REQUIRED WORK. In the records, each line holding "Compte" must be reported.

DATA LISTING.

%%

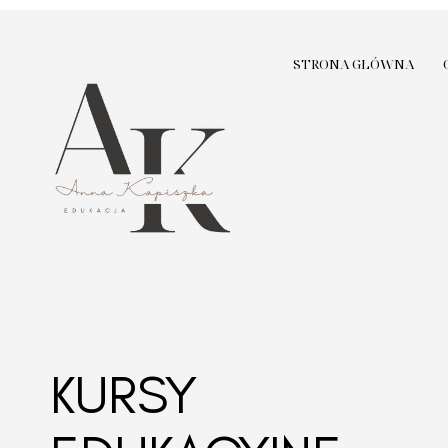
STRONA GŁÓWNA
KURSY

%%
%%

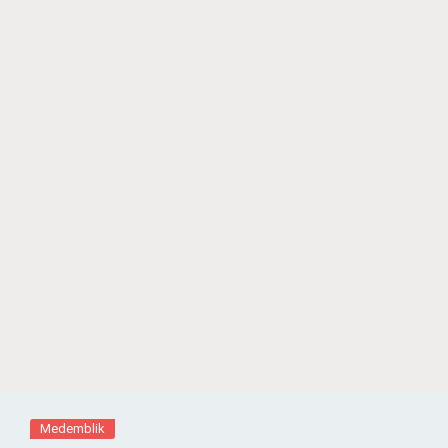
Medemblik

%%
%%

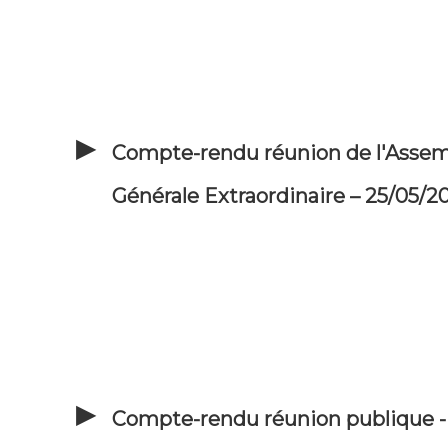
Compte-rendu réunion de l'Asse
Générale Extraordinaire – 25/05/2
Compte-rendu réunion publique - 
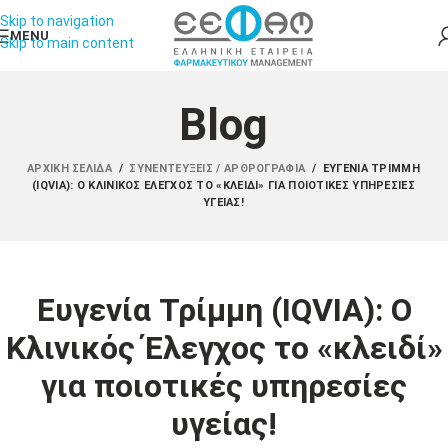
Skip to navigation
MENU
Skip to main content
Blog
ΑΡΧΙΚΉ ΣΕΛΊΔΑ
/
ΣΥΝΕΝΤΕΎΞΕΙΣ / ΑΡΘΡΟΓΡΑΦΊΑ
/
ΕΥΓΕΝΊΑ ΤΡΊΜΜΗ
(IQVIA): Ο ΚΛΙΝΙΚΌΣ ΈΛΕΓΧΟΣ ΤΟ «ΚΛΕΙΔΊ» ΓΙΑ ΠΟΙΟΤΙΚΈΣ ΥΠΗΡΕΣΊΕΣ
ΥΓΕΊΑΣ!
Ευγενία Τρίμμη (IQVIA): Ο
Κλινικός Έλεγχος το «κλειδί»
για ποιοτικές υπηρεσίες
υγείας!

%%

ANSWER BOX.
Compte-rendu réunion de l'Asse
Compte-rendu réunion publique - 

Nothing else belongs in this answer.